There is a need to urgently build green and climate resilient agriculture but, unfortunately, the stark reality is that only 1.7 percent of global climate finance goes to adaptation, that is, to actions to prepare for and adjust to the impacts of climate change. The International Fund for Agricultural Development (as both a UN specialized agency and development finance institution) was an early mover on climate adaptation when development organizations were focusing mainly on climate mitigation.
Over the past decade, the IFAD has accumulated a wealth of practical knowledge and techniques to better serve small-scale producers in building climate resilience. About $500 million has been mobilized to invest in climate-smart solutions in 62 countries.
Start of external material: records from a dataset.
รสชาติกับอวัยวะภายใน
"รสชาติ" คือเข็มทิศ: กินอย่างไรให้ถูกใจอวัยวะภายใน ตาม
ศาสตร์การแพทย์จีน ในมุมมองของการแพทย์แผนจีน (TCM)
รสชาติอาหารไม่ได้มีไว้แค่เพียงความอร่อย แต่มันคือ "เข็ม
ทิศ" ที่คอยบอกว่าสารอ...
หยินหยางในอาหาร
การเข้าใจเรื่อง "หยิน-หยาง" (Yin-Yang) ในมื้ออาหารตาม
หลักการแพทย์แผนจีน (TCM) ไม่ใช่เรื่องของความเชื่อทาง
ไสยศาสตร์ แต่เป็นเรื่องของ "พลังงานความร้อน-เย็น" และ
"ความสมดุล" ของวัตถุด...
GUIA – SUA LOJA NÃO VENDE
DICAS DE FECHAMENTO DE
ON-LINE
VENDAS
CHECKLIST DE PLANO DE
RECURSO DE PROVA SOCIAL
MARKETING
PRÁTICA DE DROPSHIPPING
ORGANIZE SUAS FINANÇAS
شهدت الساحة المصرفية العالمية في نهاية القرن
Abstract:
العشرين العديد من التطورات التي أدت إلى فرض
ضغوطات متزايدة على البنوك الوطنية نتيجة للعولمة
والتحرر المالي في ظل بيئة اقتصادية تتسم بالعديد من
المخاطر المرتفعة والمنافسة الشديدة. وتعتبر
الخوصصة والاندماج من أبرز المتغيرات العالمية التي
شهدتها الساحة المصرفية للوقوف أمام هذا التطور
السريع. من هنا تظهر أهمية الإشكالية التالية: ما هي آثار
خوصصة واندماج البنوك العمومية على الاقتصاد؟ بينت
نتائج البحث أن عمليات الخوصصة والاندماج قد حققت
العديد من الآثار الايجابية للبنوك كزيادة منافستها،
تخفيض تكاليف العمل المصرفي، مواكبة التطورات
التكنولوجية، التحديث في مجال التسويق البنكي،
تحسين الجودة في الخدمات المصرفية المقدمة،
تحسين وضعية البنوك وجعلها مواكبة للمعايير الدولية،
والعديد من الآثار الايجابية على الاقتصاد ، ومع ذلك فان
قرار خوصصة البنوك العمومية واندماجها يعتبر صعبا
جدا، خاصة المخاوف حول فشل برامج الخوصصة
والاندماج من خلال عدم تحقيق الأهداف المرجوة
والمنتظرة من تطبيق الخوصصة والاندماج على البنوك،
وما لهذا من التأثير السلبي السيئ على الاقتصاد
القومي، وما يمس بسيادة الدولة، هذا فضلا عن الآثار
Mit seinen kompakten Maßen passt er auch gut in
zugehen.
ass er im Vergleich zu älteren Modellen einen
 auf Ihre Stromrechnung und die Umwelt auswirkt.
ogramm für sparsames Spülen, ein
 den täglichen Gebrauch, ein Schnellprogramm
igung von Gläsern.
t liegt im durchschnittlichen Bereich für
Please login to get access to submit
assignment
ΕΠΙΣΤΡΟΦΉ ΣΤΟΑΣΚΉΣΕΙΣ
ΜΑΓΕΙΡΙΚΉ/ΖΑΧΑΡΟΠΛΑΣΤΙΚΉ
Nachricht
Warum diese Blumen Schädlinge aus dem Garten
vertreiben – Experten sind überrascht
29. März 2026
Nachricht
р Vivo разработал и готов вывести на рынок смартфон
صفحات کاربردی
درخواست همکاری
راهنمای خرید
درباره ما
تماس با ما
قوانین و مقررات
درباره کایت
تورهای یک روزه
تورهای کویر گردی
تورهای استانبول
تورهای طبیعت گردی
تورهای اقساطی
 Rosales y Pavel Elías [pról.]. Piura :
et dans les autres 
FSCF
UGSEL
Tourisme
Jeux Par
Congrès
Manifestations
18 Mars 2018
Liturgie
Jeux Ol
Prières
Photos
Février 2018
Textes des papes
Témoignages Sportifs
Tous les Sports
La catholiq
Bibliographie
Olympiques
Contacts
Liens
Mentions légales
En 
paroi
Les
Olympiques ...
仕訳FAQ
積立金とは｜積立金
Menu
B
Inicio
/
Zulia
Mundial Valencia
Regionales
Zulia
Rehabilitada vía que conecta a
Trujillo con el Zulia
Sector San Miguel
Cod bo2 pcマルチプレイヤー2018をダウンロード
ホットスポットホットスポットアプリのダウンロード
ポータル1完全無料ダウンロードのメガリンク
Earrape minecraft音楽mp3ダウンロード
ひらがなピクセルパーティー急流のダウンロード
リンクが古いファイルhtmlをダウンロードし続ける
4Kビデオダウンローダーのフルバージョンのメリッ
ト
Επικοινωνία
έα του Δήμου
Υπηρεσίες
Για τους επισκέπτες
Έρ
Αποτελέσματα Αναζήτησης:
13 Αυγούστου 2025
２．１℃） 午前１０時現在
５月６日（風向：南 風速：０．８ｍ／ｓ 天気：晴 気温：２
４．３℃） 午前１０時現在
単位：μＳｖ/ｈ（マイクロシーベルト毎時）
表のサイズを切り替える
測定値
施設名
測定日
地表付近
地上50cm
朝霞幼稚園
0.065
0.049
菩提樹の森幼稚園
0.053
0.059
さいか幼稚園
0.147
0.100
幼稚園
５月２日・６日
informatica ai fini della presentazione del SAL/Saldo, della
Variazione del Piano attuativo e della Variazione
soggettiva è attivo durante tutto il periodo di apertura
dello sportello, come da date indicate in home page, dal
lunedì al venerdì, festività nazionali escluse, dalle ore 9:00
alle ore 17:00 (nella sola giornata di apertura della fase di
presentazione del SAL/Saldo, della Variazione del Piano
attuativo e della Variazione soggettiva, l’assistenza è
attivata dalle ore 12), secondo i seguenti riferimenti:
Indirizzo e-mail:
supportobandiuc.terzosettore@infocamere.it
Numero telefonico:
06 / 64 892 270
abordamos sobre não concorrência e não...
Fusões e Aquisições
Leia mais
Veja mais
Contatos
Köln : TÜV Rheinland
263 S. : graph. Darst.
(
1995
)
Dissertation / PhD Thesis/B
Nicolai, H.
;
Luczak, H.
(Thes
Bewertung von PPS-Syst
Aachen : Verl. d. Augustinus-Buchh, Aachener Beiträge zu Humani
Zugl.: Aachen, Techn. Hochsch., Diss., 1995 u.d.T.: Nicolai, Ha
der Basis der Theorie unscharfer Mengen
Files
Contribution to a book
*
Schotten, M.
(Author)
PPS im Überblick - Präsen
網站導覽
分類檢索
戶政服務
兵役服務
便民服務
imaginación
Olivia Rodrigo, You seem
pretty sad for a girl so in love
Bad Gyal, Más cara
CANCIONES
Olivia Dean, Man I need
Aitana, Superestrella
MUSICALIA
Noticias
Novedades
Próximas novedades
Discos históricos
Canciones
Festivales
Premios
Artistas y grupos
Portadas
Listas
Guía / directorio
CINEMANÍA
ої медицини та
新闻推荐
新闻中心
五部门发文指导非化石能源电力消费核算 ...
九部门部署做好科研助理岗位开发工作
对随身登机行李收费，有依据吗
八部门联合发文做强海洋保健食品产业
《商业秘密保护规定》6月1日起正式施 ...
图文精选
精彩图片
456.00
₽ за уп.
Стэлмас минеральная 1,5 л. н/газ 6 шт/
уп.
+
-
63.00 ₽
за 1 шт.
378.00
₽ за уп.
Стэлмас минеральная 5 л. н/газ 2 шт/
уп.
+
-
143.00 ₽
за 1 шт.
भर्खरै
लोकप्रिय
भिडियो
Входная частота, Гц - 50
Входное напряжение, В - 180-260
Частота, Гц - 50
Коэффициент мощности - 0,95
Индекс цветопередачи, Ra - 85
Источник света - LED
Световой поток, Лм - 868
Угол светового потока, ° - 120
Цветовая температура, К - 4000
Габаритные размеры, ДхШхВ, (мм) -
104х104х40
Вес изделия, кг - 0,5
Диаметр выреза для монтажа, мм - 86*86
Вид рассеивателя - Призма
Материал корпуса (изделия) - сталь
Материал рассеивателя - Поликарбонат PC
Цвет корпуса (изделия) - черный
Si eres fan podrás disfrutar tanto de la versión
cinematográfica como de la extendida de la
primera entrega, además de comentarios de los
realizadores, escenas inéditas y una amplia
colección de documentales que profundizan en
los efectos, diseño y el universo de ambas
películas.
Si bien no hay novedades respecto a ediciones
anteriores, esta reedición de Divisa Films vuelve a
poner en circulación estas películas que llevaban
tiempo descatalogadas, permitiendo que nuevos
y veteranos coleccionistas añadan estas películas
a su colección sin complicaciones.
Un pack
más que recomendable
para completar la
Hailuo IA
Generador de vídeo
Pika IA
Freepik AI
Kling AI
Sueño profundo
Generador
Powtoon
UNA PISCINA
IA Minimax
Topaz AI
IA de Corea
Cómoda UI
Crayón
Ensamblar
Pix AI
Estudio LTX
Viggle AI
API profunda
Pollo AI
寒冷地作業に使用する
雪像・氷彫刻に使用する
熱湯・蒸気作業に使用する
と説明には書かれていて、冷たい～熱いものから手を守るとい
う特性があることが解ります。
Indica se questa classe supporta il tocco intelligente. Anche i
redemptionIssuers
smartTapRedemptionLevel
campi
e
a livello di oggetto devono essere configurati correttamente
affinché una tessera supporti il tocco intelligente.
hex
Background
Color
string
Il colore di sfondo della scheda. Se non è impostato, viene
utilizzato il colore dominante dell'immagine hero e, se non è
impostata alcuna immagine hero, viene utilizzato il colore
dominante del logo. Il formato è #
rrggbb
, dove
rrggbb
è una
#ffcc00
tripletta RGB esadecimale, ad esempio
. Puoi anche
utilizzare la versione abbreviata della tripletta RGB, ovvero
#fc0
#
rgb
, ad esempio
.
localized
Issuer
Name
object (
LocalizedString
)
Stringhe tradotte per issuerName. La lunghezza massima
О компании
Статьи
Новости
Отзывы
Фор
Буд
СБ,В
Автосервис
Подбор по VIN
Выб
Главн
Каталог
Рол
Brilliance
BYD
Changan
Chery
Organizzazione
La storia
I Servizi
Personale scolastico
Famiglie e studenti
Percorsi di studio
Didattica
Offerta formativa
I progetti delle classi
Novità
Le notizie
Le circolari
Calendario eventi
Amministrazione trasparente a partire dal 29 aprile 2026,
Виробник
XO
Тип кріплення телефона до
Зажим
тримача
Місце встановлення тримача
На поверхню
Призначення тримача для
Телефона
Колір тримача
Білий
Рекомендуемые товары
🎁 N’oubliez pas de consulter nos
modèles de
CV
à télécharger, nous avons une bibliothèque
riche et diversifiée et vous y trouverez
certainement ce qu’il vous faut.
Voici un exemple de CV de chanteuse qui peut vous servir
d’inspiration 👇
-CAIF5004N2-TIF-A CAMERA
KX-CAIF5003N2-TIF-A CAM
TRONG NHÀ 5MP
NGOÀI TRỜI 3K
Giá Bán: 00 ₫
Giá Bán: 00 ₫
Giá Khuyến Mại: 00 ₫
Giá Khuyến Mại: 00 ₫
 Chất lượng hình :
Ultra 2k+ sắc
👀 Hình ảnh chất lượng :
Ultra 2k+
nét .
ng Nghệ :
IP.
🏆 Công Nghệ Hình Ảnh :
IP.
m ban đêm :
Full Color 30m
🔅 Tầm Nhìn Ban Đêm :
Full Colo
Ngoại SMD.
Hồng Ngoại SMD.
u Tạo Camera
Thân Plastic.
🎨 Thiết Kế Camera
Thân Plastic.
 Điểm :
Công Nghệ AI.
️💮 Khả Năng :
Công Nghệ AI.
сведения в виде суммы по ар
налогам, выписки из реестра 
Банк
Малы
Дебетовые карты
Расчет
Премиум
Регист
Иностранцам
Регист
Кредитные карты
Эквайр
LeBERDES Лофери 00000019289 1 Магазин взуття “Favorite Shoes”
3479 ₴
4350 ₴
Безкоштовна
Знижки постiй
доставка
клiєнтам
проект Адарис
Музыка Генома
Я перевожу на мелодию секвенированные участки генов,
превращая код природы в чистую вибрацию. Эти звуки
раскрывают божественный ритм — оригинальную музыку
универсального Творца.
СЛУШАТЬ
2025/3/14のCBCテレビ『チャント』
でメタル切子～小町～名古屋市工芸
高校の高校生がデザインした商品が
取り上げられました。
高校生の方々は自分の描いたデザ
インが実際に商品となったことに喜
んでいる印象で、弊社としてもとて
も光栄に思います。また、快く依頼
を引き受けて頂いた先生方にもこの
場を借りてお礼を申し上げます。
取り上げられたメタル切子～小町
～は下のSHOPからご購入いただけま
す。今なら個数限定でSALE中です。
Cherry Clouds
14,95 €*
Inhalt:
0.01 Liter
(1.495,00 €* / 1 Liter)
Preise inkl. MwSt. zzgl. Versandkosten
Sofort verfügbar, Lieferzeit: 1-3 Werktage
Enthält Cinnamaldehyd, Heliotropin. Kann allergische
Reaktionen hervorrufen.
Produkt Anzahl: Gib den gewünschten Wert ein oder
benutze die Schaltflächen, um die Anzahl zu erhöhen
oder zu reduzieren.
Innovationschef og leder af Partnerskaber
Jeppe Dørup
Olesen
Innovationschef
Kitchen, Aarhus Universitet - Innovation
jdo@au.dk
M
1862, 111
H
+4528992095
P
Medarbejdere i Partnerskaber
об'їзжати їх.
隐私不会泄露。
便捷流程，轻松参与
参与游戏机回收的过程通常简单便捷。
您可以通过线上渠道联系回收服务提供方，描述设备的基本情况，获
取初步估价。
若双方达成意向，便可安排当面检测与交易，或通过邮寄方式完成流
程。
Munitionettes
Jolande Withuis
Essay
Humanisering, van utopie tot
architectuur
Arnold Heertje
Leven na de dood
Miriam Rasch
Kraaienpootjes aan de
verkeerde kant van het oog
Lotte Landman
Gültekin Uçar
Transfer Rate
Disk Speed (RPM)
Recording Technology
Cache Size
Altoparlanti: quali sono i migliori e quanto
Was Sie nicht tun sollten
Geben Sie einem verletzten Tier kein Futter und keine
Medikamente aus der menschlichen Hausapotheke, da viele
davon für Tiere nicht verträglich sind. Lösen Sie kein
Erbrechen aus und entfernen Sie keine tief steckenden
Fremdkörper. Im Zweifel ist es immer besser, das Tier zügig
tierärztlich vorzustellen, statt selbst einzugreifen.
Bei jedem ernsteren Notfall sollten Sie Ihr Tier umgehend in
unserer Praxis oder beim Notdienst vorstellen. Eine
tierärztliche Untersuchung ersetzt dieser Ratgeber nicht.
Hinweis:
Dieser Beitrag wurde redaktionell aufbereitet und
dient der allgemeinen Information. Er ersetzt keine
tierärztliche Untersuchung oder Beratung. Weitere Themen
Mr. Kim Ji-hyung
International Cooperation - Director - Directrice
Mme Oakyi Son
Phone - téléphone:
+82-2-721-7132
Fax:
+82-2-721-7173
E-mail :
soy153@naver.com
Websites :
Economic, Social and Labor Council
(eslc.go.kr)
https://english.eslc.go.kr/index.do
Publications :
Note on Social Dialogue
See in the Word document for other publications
This has made the IFAD one of the largest actors in smallholder agriculture adaptation resources.
In China, almost half of the total IFAD financing in the IFAD-supported Yunnan Rural Revitalization Demonstration Project and the Hunan Rural Revitalization Demonstration Project ($74.78 and $60.2 million respectively) are in activities that directly contribute to improving the capacity of farmers to cope with the current and future effects of climate change.
The project in Yunnan province will help bring 1,800 hectares of land under climate-resilient practices, while the one in Hunan province will improve climate information and adaptation guidance, providing 14,700 people with climate information services.
Much of the IFAD’s climate financing has been through the Adaptation for Smallholder Agriculture Programme launched in 2012, or with the Global Environment Facility, the Least Developed Countries Fund, the Special Climate Change Fund, or the Adaptation Fund. The Adaptation for Smallholder Agriculture Programme is a direct conduit of climate and environmental finance to smallholder farmers, helping them to reduce poverty, enhance biodiversity, increase yields and lower greenhouse gas emissions.
The Adaptation for Smallholder Agriculture Programme delivers more systematic climate risk and vulnerability analyses, and boosts the capabilities of farmer-based organizations to manage climate risks. For example, the IFAD-funded programs include the development of a flash flood early warning system in Bangladesh, a salinity monitoring system in Vietnam, a stronger weather station network in Mozambique, and more robust building codes for post-harvest processing and storage facilities in Rwanda.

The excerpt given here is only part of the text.